= The Muslim Philanthropy Digital Library =

The Muslim Philanthropy Digital Library (MPDL) is an online project by the American University in Cairo's John D. Gerhart Center for Philanthropy and Civic Engagement and the Center of Excellence for the Middle East and Arab Cultures, AUC Library) and Indiana University (The Center on Philanthropy), that makes all forms of information on philanthropy available through original documents, reports, graphics, waqf registrations, as well as scholarly analysis in Muslim-majority countries and communities worldwide.
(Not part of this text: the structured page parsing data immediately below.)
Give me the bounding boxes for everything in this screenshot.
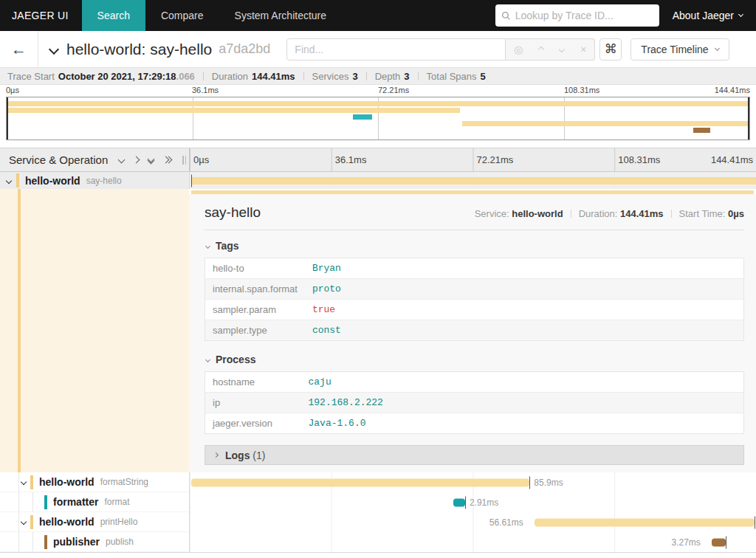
span-row-say-hello[interactable]: hello-world say-hello [0, 172, 756, 189]
find-input[interactable] [286, 38, 506, 61]
trace-lookup-input[interactable] [515, 10, 653, 21]
detail-span-title: say-hello [205, 204, 261, 221]
collapse-all-icon[interactable] [148, 156, 154, 163]
span-bar[interactable] [535, 518, 755, 526]
indent-guide [18, 472, 19, 492]
service-name: formatter [53, 496, 98, 508]
span-row-formatter[interactable]: formatter format 2.91ms [0, 492, 756, 512]
summary-depth: Depth 3 [358, 71, 410, 82]
back-arrow-icon: ← [11, 41, 27, 58]
trace-id-short: a7da2bd [219, 41, 270, 57]
service-name: hello-world [25, 175, 80, 187]
collapse-trace-header-button[interactable] [50, 43, 58, 56]
divider [205, 230, 744, 230]
about-jaeger-menu[interactable]: About Jaeger [673, 10, 743, 21]
jaeger-trace-page: JAEGER UI Search Compare System Architec… [0, 0, 756, 558]
search-icon [501, 11, 511, 21]
span-bar-tick [755, 516, 755, 528]
indent-guide [18, 532, 19, 551]
trace-minimap[interactable] [6, 97, 750, 140]
next-match-icon[interactable] [559, 46, 565, 52]
indent-guide [18, 492, 19, 512]
service-color-guide [18, 189, 21, 472]
nav-tab-compare[interactable]: Compare [145, 0, 219, 31]
span-bar[interactable] [453, 498, 464, 506]
collapse-one-icon[interactable] [119, 157, 124, 162]
tag-row: hello-to Bryan [205, 258, 744, 279]
list-bottom-edge [0, 552, 756, 558]
tag-row: sampler.param true [205, 300, 744, 320]
trace-title: hello-world: say-hello [66, 41, 212, 58]
service-name: publisher [53, 536, 100, 548]
find-group: ◎ × [286, 38, 595, 61]
indent-guide [32, 492, 33, 512]
timeline-axis-header: 0µs 36.1ms 72.21ms 108.31ms 144.41ms [189, 148, 756, 171]
span-detail-panel: say-hello Service: hello-world Duration:… [189, 194, 756, 472]
expand-one-icon[interactable] [134, 157, 139, 162]
command-icon: ⌘ [605, 41, 617, 57]
service-color-strip [30, 515, 33, 529]
back-button[interactable]: ← [0, 31, 38, 67]
span-duration-label: 56.61ms [489, 517, 523, 528]
collapse-children-icon[interactable] [21, 480, 26, 484]
service-operation-header: Service & Operation [0, 148, 189, 171]
nav-tab-search[interactable]: Search [82, 0, 145, 31]
service-color-strip [44, 535, 47, 549]
tags-section-toggle[interactable]: Tags [206, 240, 744, 252]
minimap-right-handle[interactable] [748, 97, 749, 140]
summary-services: Services 3 [295, 71, 358, 82]
detail-span-meta: Service: hello-world Duration: 144.41ms … [475, 208, 744, 219]
chevron-right-icon [213, 452, 219, 458]
process-section-toggle[interactable]: Process [206, 354, 744, 365]
column-resize-grip[interactable] [182, 156, 186, 165]
span-row-printhello[interactable]: hello-world printHello 56.61ms [0, 512, 756, 532]
minimap-span-bar [693, 128, 710, 133]
span-bar-tick [191, 174, 192, 187]
nav-tab-system-architecture[interactable]: System Architecture [219, 0, 343, 31]
span-bar-tick [465, 496, 466, 509]
find-toolbar: ◎ × [506, 38, 595, 61]
indent-guide [18, 512, 19, 531]
focus-match-icon[interactable]: ◎ [514, 44, 523, 55]
keyboard-shortcuts-button[interactable]: ⌘ [599, 38, 622, 61]
span-bar[interactable] [712, 538, 725, 546]
chevron-down-icon [205, 356, 210, 362]
collapse-children-icon[interactable] [21, 520, 26, 524]
span-row-publisher[interactable]: publisher publish 3.27ms [0, 532, 756, 552]
minimap-span-bar [7, 108, 460, 113]
span-bar-tick [529, 476, 530, 489]
trace-view-selector[interactable]: Trace Timeline [630, 38, 729, 61]
clear-find-icon[interactable]: × [580, 44, 586, 55]
trace-lookup-box [495, 4, 659, 27]
service-name: hello-world [39, 516, 94, 528]
tag-row: internal.span.format proto [205, 279, 744, 300]
chevron-down-icon [205, 243, 210, 248]
span-duration-label: 2.91ms [470, 497, 498, 508]
span-bar[interactable] [191, 177, 756, 185]
operation-name: printHello [100, 517, 138, 527]
collapse-children-icon[interactable] [7, 179, 11, 183]
top-nav: JAEGER UI Search Compare System Architec… [0, 0, 756, 31]
operation-name: formatString [100, 477, 148, 487]
summary-total-spans: Total Spans 5 [410, 71, 486, 82]
previous-match-icon[interactable] [538, 46, 544, 52]
summary-duration: Duration 144.41ms [195, 71, 295, 82]
detail-left-column [0, 189, 189, 472]
minimap-left-handle[interactable] [7, 97, 8, 140]
span-row-formatstring[interactable]: hello-world formatString 85.9ms [0, 472, 756, 492]
indent-guide [32, 532, 33, 551]
trace-summary-bar: Trace Start October 20 2021, 17:29:18 .0… [0, 68, 756, 85]
summary-trace-start: Trace Start October 20 2021, 17:29:18 .0… [7, 71, 195, 82]
service-color-strip [16, 173, 19, 187]
service-color-strip [30, 475, 33, 489]
span-table-header: Service & Operation 0µs 36.1ms 72.21ms 1… [0, 148, 756, 172]
span-bar[interactable] [191, 478, 529, 486]
app-logo: JAEGER UI [0, 10, 82, 21]
tags-table: hello-to Bryan internal.span.format prot… [205, 258, 744, 341]
logs-section-toggle[interactable]: Logs (1) [205, 445, 744, 465]
trace-header: ← hello-world: say-hello a7da2bd ◎ × ⌘ T… [0, 31, 756, 68]
expand-all-icon[interactable] [163, 157, 171, 162]
service-name: hello-world [39, 476, 94, 488]
chevron-down-icon [738, 12, 743, 17]
span-duration-label: 3.27ms [671, 537, 700, 548]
Start-up funding for the library in Cairo was provided by The International Development Research Centre of Canada.

The material found in MPDL ranges from 1900 to the present, focusing on the diverse cultural, political and social factors influencing the practice of philanthropy as well as the significant contributions from across Muslim-majority countries to contemporary global philanthropic practice.
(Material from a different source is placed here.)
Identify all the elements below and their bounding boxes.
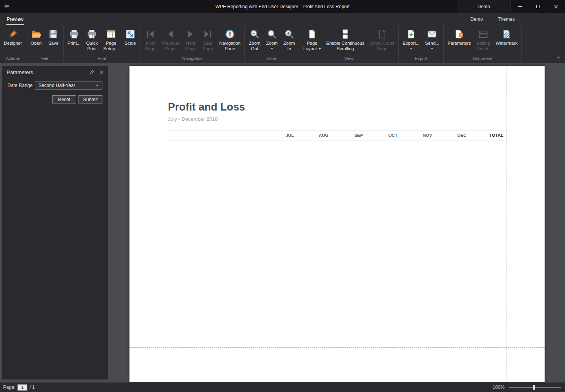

== The Digital Collection ==

The digital collection is being built up through active collaboration with relevant libraries, universities and research centers in order to exchange information and documentation and to provide Web-based links to related library collections.

=== Language ===

The collection is available English and Arabic, with more languages being added in the second phase of the project.

=== Types of Documents ===

The collection is amassing a variety of documents, including monographs, journals, statistics, essays, discourses, annual reports and historical sketches, in addition to any other texts of relevance.

=== Spatial Domain ===

The library holds documents pertaining to Muslim-majority countries and communities worldwide.

=== Temporal Domain ===

The content spans from 1900 to the present.

== Project Partners ==

=== The John D. Gerhart Center for Philanthropy & Civic Engagement ===

The Gerhart Center seeks to promote philanthropy and civic engagement in the Arab region by serving as a source of knowledge, a cultivator of partnerships, and a catalyst for innovation, community engagement and a heightened sense of citizenship and social responsibility.

=== AUC Library Center of Excellence for Middle Eastern and Arab Cultures ===

This Center, based in the American University in Cairo’s Library, is dedicated to support the interdisciplinary programs, and to embrace all disciplines in the humanities and the social sciences. It supports the curricula of Middle East Studies at the undergraduate and graduate levels, faculty, and scholars from the international academic community. It is intended to promote the study of the Middle East and Arab history, culture and heritage in a larger number of academic departments, and to facilitate the flow of information about them at the AUC, in the Egyptian and Arab world communities, and beyond.

=== The Center on Philanthropy at Indiana University, Indianapolis, USA ===

The Center on Philanthropy at Indiana University is a leading academic center dedicated to increasing the understanding of philanthropy and improving its practice through research, teaching, public service and public affairs. Founded in 1987, the Center is a part of the Indiana University School of Liberal Arts at Indiana University-Purdue University Indianapolis.

Today, the Center conducts research and academic programs related to philanthropy and nonprofit management. And The Fund Raising School is an international university-based education and training program for fundraisers.

== Collections ==

=== Bint al-Nil ===
The Bint al-Nil (Daughter of the Nile) is a women's organization founded by educator, journalist, and reformer Durriyyah Shafiq in 1948 to campaign for women's rights in Egypt. The Bint al-Nil journal collection has selected articles that provides a record of civic engagement and philanthropy within the Egyptian feminist community. The Bint al-Nil Journal is contributed by the Women and Memory to the MPDL, and the Women and Memory Forum holds the copyright to the Bint al-Nil collection.

=== Visual Exhibition ===
The Visual Exhibition collection archives the "January 25th Revolution: Philanthropy Within and Beyond Tahrir Square." It is a collection of pictures submitted by a group of photographers documenting Egypt's recent revolution. This Exhibition is similar to an initiative by the AUC to document Egypt's 21st Century Revolution.

=== Philanthropy Digital Library Documents ===
The Philanthropy Digital Library Documents collection includes documents covering the different aspects of philanthropic practices in the Muslim world.